Getty Images
SoftBank Group has staged one of its strongest market comebacks in recent years. On Friday, shares surged over 13%, hitting an all-time high and setting the company up for its best single-day performance in five years. The rally came on the back of a blowout earnings report and growing investor excitement around its aggressive artificial intelligence and tech-focused investments.
For the April to June quarter, SoftBank reported a net profit of ¥421.8 billion (about $2.87 billion), more than triple the consensus estimate of ¥127.6 billion. This marks the company’s second consecutive profitable quarter and a sharp turnaround from the ¥174.3 billion loss in the same period last year.
The dramatic improvement underscores a shift in strategy, with SoftBank capitalizing on AI, semiconductor, and digital platform investments that have rebounded sharply in value.
SoftBank’s Vision Funds — its flagship tech investment vehicles — saw their valuation jump by $4.8 billion in the quarter, the largest rise since mid-2021. Even after accounting for expenses, the segment posted a profit of ¥451.4 billion (~$2.9 billion), reversing losses from the previous year.
The gains were fueled by public holdings such as Grab, Swiggy, and Coupang, as well as AI-linked assets including Arm Holdings, Nvidia, TSMC, and ByteDance. Investment gains totaled nearly ¥727 billion (~$4.94 billion), with e-commerce and AI companies contributing significantly.
SoftBank’s AI focus is becoming more pronounced. The group has taken a leading role in a $40 billion funding round for OpenAI, committing $7.5 billion through Vision Fund 2, bringing its total stake to nearly $9.7 billion.
In parallel, SoftBank is pushing ahead with its $500 billion Stargate project, a massive data-center network aimed at supporting AI infrastructure worldwide. While timelines have shifted slightly, the initiative is still on track to become one of the largest AI-focused infrastructure rollouts in history.
Portfolio diversification remains a key strategy, with SoftBank holding multi-billion-dollar stakes in Nvidia, TSMC, and other AI semiconductor leaders. This, combined with a reduced loan-to-value ratio of just 17%, has strengthened its financial position.
Several SoftBank-backed companies are lining up to go public in the coming months. Indian eyewear retailer Lenskart has already filed its IPO papers, targeting to raise over 21.5 billion rupees (~$247 million) through fresh share issuance.
Other potential listings include Japanese mobile payments operator PayPay, Swedish fintech giant Klarna, and travel platform Klook. Analysts believe these IPOs could further boost SoftBank’s portfolio valuation and shareholder returns.
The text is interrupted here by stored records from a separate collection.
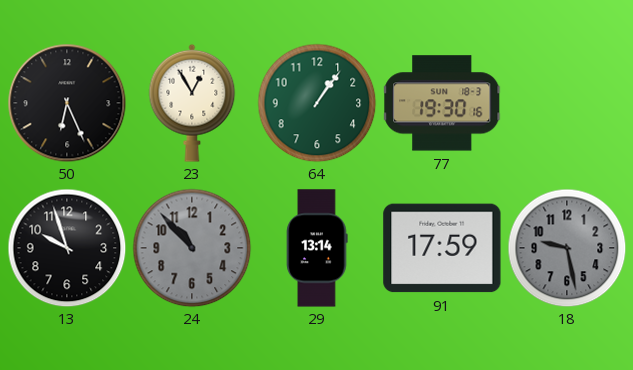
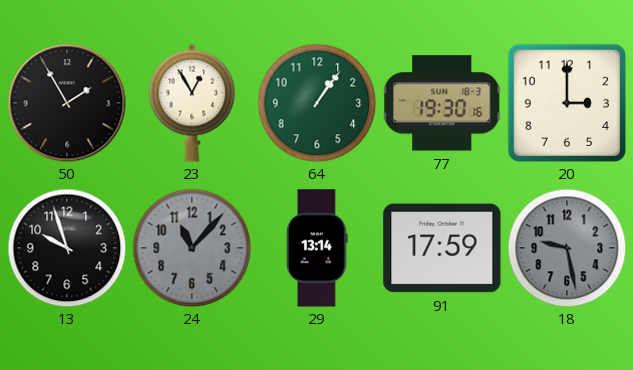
50: 6:26 -> 1:55
20: none -> 3:00
24: 10:53 -> 11:07
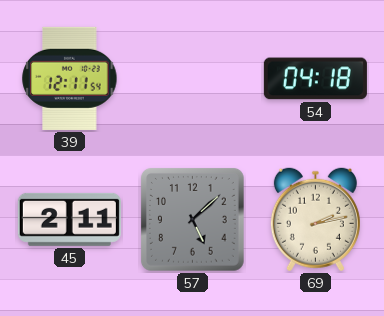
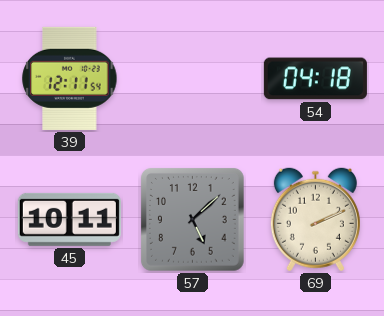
45: 2:11 -> 10:11
69: 2:13 -> 2:11
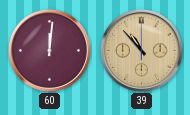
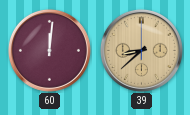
39: 10:53 -> 8:38
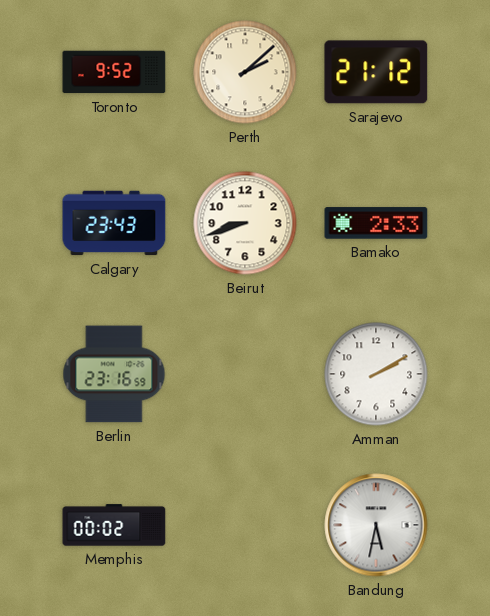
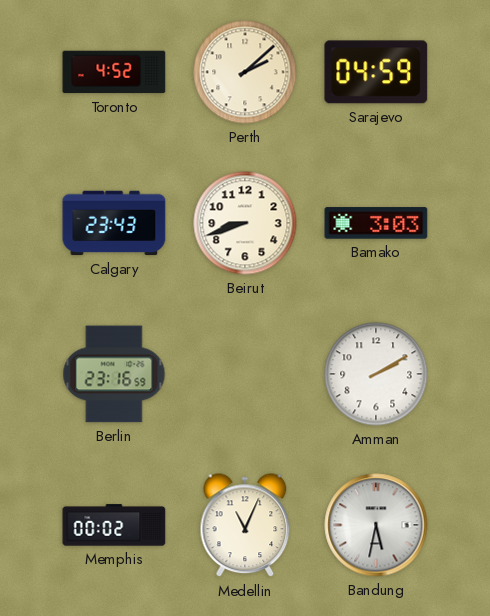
Toronto: 9:52 -> 4:52
Sarajevo: 21:12 -> 04:59
Bamako: 2:33 -> 3:03
Medellin: none -> 11:04
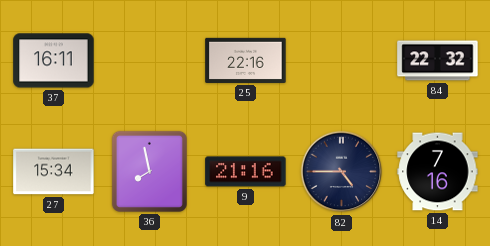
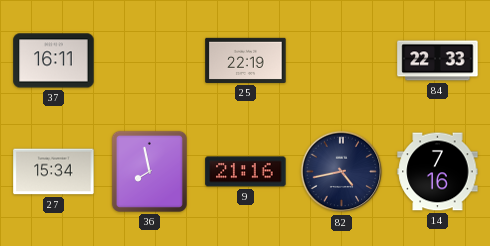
25: 22:16 -> 22:19
84: 22:32 -> 22:33
82: 4:45 -> 4:43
Friday’s 13% leap in SoftBank shares not only set a record but also helped lift Japan’s broader stock market indices. The rally pushed the company’s share price close to ¥14,205, reinforcing investor belief in SoftBank’s growth trajectory.
Market analysts point to the combination of strong earnings, aggressive AI positioning, and an improving macroeconomic environment as the main drivers behind the rally. With AI adoption accelerating globally, SoftBank’s high-conviction bets are now seen as a competitive advantage rather than a high-risk gamble.
SoftBank’s resurgence signals a new phase for the company. Backed by strong earnings, a revitalized Vision Fund, and high-potential IPO candidates, the Japanese tech conglomerate is well-positioned to ride the global AI wave. If its current momentum holds, SoftBank could continue setting new records — both in the market and in the world of next-generation technology investments.